Sisyphus is a tale from Greek mythology of a man who through hubris, thought that he could cheat death. Death, being an actual physical being rather than being only a concept. Sisyphus placed death in chains so that no other person may have to die and they can live forever. Eventually (and this is fast forwarding quite a bit), death is liberated and it becomes Sisyphus’s time to die. Due to his insubordination, and for his capture of death, his punishment must be served out for all eternity. The gods decide that Sisyphus must push a large boulder up a mountain, but after reaching the top, the boulder rolls down the hill. Sisyphus must start over again, and again.
Many people have written about this story and what it means to them. i do want to explore Albert Camus’s writing, ‘the Myth of Sisyphus’. Albert Camus was a French -Algerian journalist, essayist, author, and pretty much everything except being a philosopher, he rejected this term. Regardless of his feelings of it, the world has regarded him as a philosopher based on a few of his writings, this being one of them.
In this essay, Camus wants to explore Sisyphus’s thoughts the moment the boulder returns to the bottom and our hero is left walking heavy-footed, exhausted, defeated. As he puts it, ‘a measured step towards the torment of which he will never know the end.’ This is arguably, one of the most tragic parts of this story, the point where our hero has a cognizant awakening to his gravity of his punishment, it’s designed to invoke hopelessness.
There is an easy jump from Sisyphus’s condition and a parallel world that most of currently live in. It make sense for us to compare his endless, senseless, labor to our endless, senseless toil of today. Whether this is in blue collar work, or an office space (although, the monotony of the situation seems to hold truer for office workers.) Repeating, day-in, day-out, just to repeat again, on a never ending pointless toil, regardless of the condition.
What are we really getting at here?
To put the idea to paper, I’d opine that the real observation that Camus and I are trying to highlight is that life is absurd. Specifically, the world, universe, and our existence is irrational and meaningless. We as people have been raised and like to believe that we are all (or mostly) rational creatures pitted against irrationalities. All one has to do is remember a time when your best intentions and an outcome that presented the opposite, or try assigning subjective value against objective worth. In the end Sisyphus continues to roll the rock.
In the words of Camus, ‘[we] leave Sisyphus at the foot of the mountain! one always finds one’s burdens again.’ and ‘The struggle itself toward the heights is enough to fill a man’s heart. One must imagine Sisyphus happy.’ This quote widely misdirects (in my opinion) the point of this story. Many will read this and say, ‘ah ha! There is it, Sisyphus find some meaning in life, some hope in acknowledging his fate and rebelling against those who put him there.’

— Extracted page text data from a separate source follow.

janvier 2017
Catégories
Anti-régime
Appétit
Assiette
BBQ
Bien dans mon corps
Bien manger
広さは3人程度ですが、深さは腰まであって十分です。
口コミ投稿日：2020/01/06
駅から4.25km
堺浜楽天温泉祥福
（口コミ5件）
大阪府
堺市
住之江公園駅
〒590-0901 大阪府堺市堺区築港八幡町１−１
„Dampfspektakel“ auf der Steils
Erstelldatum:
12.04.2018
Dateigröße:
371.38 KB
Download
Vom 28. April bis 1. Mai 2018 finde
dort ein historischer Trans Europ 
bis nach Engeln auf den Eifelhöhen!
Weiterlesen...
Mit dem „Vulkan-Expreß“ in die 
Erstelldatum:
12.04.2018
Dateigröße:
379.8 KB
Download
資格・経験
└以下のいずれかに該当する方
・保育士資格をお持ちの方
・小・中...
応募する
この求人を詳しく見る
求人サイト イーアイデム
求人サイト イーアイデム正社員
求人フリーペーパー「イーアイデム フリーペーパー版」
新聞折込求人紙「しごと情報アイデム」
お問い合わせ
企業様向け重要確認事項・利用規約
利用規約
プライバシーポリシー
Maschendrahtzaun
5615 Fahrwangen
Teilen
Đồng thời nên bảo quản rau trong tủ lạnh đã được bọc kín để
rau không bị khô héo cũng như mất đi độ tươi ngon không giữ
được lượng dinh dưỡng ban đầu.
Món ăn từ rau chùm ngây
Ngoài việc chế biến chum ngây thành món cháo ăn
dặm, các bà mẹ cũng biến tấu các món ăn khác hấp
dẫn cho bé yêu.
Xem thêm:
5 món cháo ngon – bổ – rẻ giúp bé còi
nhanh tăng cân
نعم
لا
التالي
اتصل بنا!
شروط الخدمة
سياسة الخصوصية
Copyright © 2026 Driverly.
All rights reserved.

And while this is an informed opinion, would line up much more closely with existentialism. Meaning, that through his struggles Sisyphus is able to garner meaning in our lives, for him it’s the endless work. But this actually misses the point of Absurdism completely. Absurdism is a close cousin of both Nihilism and existentialism, but they are still different in their own ways.
Absurdism is not about creating meaning within the meaningless of life, that is existentialism. We are all hard-wired to search for meaning, however when we look out to the universe there is no objective meaning there. This creates a contradiction in the absurd. While existentialists will think that this is great, the fact that we don’t have objective meaning, because we are allowed to create subjective meaning through our thoughts, actions, etc. If you like this, you’re an existentialist.

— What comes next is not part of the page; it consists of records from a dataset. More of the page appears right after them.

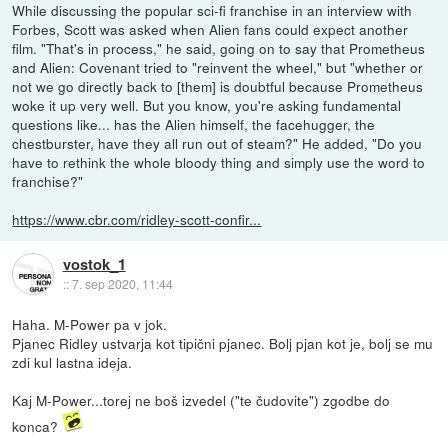
While discussing the popular sci-fi franchise in an interview with
Forbes, Scott was asked when Alien fans could expect another
film. "That's in process," he said, going on to say that Prometheus
and Alien: Covenant tried to "reinvent the wheel," but "whether or
not we go directly back to [them] is doubtful because Prometheus
woke it up very well. But you know, you're asking fundamental
questions like... has the Alien himself, the facehugger, the
chestburster, have they all run out of steam?" He added, "Do you
have to rethink the whole bloody thing and simply use the word to
franchise?"
https://www.cbr.com/ridley-scott-confir...
vostok_1
::
7. sep 2020, 11:44
Haha. M-Power pa v jok.
Pjanec Ridley ustvarja kot tipični pjanec. Bolj pjan kot je, bolj se mu
zdi kul lastna ideja.
Kaj M-Power...torej ne boš izvedel ("te čudovite") zgodbe do
konca?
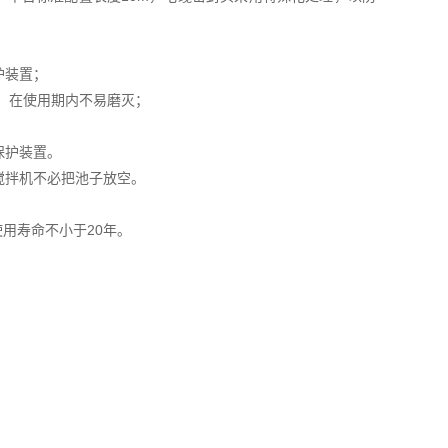
护装置；
，在使用期内不易磨灭；
保护装置。
搅拌机不必把池子放空。
用寿命不小于20年。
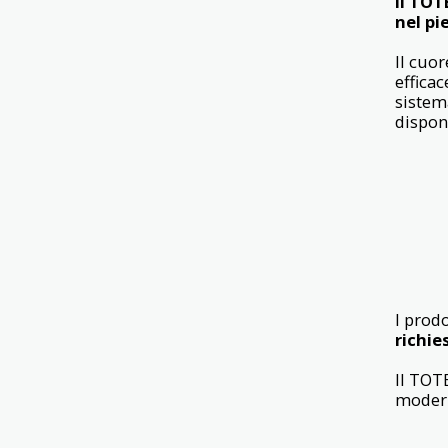
il TOT
nel pi
Il cuo
effica
sistem
disponi
I prodo
richie
Il TOT
modern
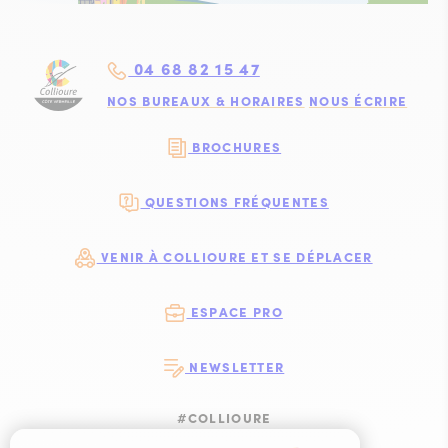
04 68 82 15 47
NOS BUREAUX & HORAIRES
NOUS ÉCRIRE
BROCHURES
QUESTIONS FRÉQUENTES
VENIR À COLLIOURE ET SE DÉPLACER
ESPACE PRO
NEWSLETTER
#COLLIOURE
SUIVEZ-NOUS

Where most people miss the mark, is failing to understand the Camus looks at the absurd in a different way than Satre and other existentialist. What his writings tell us is that in order to truly be free, one must reject the need for meaning at all. This is what he means by, ‘we must imagine Sisyphus as happy.’ Camus’s work says we cannot simply acknowledge the meaningless of life and make up your own. This is still missing the point. He would rather that we acknowledge it, say ‘screw it, I’m going to live anyway, living in rebellion.’ This isn’t necessarily the same as rebelling against the Gods in Sisyphus’s case, but instead rebelling against meaning. True authentic living is not in creating your own meaning, just existing is enough.
Nobody actually finds meaning by pushing a rock up a hill. Absurdism isn’t replacing objective meaning with subjective meaning, enjoying and embracing the struggle itself, and the entire rejection of meaning. This is a subtle nuance in this conversation. But this is best summed up by two Camus quotes, showing meaning in life is unironically enough, pointless.
‘The literal meaning of life is whatever you’re doing that prevents you from killing yourself.’ and ‘Should I kill myself, or have a cup of coffee?’